* [What to produce] Return only the lines from the top of the data down to the one that holds "infecções e uso", both included, without any pictures.

* [Provided data]
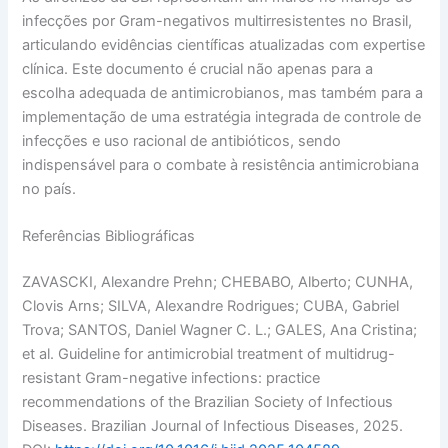
infecções por Gram-negativos multirresistentes no Brasil,
articulando evidências científicas atualizadas com expertise
clínica. Este documento é crucial não apenas para a
escolha adequada de antimicrobianos, mas também para a
implementação de uma estratégia integrada de controle de
infecções e uso racional de antibióticos, sendo
indispensável para o combate à resistência antimicrobiana
no país.
Referências Bibliográficas
ZAVASCKI, Alexandre Prehn; CHEBABO, Alberto; CUNHA,
Clovis Arns; SILVA, Alexandre Rodrigues; CUBA, Gabriel
Trova; SANTOS, Daniel Wagner C. L.; GALES, Ana Cristina;
et al. Guideline for antimicrobial treatment of multidrug-
resistant Gram-negative infections: practice
recommendations of the Brazilian Society of Infectious
Diseases. Brazilian Journal of Infectious Diseases, 2025.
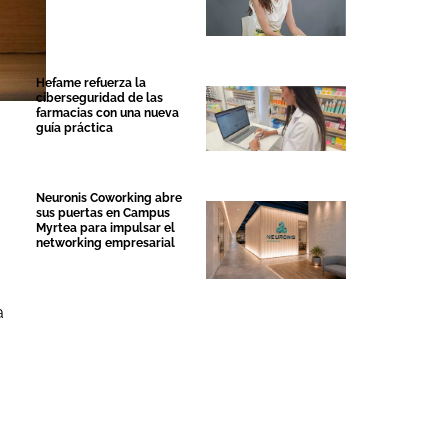
Hefame refuerza la
ciberseguridad de las
farmacias con una nueva
guía práctica
Neuronis Coworking abre
sus puertas en Campus
Myrtea para impulsar el
networking empresarial
a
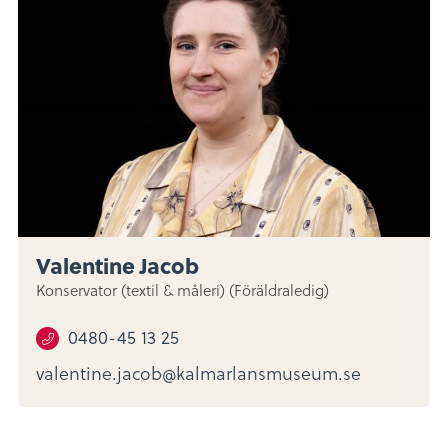
Valentine Jacob
Konservator (textil & måleri) (Föräldraledig)
0480-45 13 25
valentine.jacob@kalmarlansmuseum.se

* [Response for this exercise]
infecções por Gram-negativos multirresistentes no Brasil,
articulando evidências científicas atualizadas com expertise
clínica. Este documento é crucial não apenas para a
escolha adequada de antimicrobianos, mas também para a
implementação de uma estratégia integrada de controle de
infecções e uso racional de antibióticos, sendo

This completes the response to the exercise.